İkinci kitlesel katliam , sözüm ona yine bir başka sosyal demokrat iktidar döneminde hayata dönüş adı altında yapılan kitlesel hayata kasıt operasyonu ve katliamıdır.Açlık grevi ve ölüm oruçlarının başlama gerekçeleri biliniyor.F tipine karşı geliştirilen eylemlilikler ve sonrası süreçte yaşananlar yine Maraş ya da herhangi bir kitlesel katliamı aratmayacak vahşilikte idi.Devrimci-demokrat mahkumların özgür iradeleriyle başladıkları ölüm orucunu çeşitli hileler ile kıramayıp ve F tiplerine nakli gerçekleştiremeyince o bilindik ve tanıdık sahneler yeniden görüldü.Provokasyonlar ve de çeşitli şekillerde katliamı haklı-meşru kılma çabası artık yerini çıplak zora ve katliama bıraktı.Geride onlarca şehit devrimci-demokrat ve de yüzlerce –binlerce yaralı –sakat bırakarak.Bu kez çıplak zoru kullanan açıkça faşist devletin kendisi idi.Faşist devlet günlerce kurşunla,gazla,çıplak kuvvetle güç gösterisi yaptı.Bu vahşeti de aklamak için elbette türlü yollar ve yöntemler denendi ama netice ortada.Hala ölüm oruçları devam ediyor,insanlar ölüyor ve F tiplerinin insanlık dışılığı ve katliamcı mantığın ters yüzü olduğu hemen hemen herkesce kabul görmektedir.

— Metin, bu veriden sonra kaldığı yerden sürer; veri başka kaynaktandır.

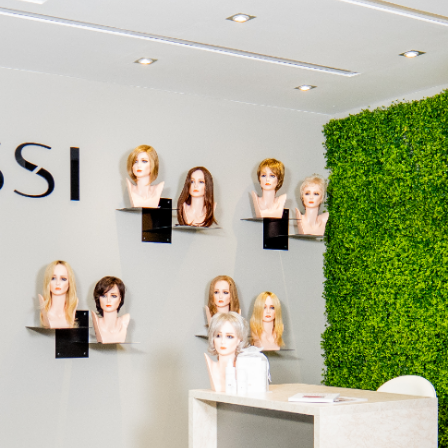
Maßg
Berat
spür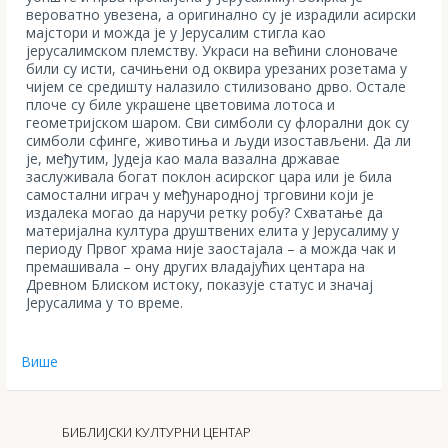
вероватно увезена, а оригинално су је израдили асирски
мајстори и можда је у Јерусалим стигла као
јерусалимском племству. Украси на већини слоноваче
били су исти, сачињени од оквира урезаних розетама у
чијем се средишту налазило стилизовано дрво. Остале
плоче су биле украшене цветовима лотоса и
геометријском шаром. Сви симболи су флорални док су
симболи сфинге, животиња и људи изостављени. Да ли
је, међутим, Јудеја као мала вазална државае
заслуживала богат поклон асирског цара или је била
самостални играч у међународној трговини који је
издалека могао да наручи ретку робу? Схватање да
материјална култура друштвених елита у Јерусалиму у
периоду Првог храма није заостајала – а можда чак и
премашивала – ону других владајућих центара на
Древном Блиском истоку, показује статус и значај
Јерусалима у то време.
Више
БИБЛИЈСКИ КУЛТУРНИ ЦЕНТАР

Bu iki kitlesel katliam ne yazık ki,aynı tarihlere denk gelmektedir.Ve de bu faşizan kültür ve de geleneklerin ürünü olan bu katliamlar maalesef duyarlı kimi kesimler dışında unutulmuş ve de sanki hiç yaşanmamış gibi durmaktadır.Psikolojide buna yadsıma-inkar denmektedir.Kişi böyle yaparak olmamış gibi yaparak ya da davranarak yok sayarak gerçekte kendini red ve inkar etmektedir.Bunun yabancılaşma ile doğrudan ilintisi bulunmaktadır.

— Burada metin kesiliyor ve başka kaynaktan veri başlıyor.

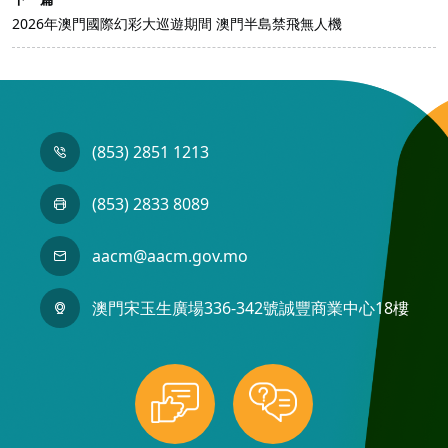
2026年澳門國際幻彩大巡遊期間 澳門半島禁飛無人機
(853) 2851 1213
(853) 2833 8089
aacm@aacm.gov.mo
澳門宋玉生廣場336-342號誠豐商業中心18樓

Bu katliamların hesabının sorulması gerekmektedir.Bu da lafla değil eylemle olanaklıdır.Bunun yolu da örgütlenmek ve mücadele etmektir.Yeni katliamların önlenmesi ancak tüm insanlığın gerçekten özgür-eşit-gönüllü birlikteliğinin sağlanması,her türden ekonomik-sosyal-kültürel sorunun ortadan kaldırılması ile olanaklıdır.Bir de hafızaların yenilenmesi ve olagelenlerin unutturulmaması kesinlikle çok önemlidir.Hafızalar diri tutulmalıdır ve her iki katliamda ve de tüm diğer katliamlarda her an akıllardaki tazeliğini korumalıdır.Basit birer anma günü olarak algılanmamalıdır bu günler.Basit birer hafıza tazeleme günü olarak değil,mücadelenin asıl amaçlarının öne çıkarıldığı günler olarak algılanmalıdır.Faşist düzen tasfiye edilip insanın insana kulluğunun ortadan kaldırılmadığı sürece bu katliam ve kıyımlarının önüne geçilemeyeceği bilinciyle devrim-özgürlük-sosyalizm mücadelesinin bayrağının daha da yukarılara taşınması hedeflenmelidir.Bu anma günleri aynı zamanda geniş yığınların faşist düzenden kopuşunun hedeflendiği eğitim ve kültür değişiminin mihenk taşları haline getirilmelidir.Faşist yığın kültürünün günlük yaşamda tasfiye edilmesi demokratik-özgür bir proleter kültürün temellerinin atıldığı ve geliştirildiği günler haline getirilmelidir.Doğal kültürel engellerin ve faşist düzenden kopuşun hızlandırıldığı günler haline gelmelidir.Maraşların,Çorumların,Sivasların,Gazile rin,zindan katliamlarının hesabı ancak böyle ve de devrim başarılarak sorulabilir.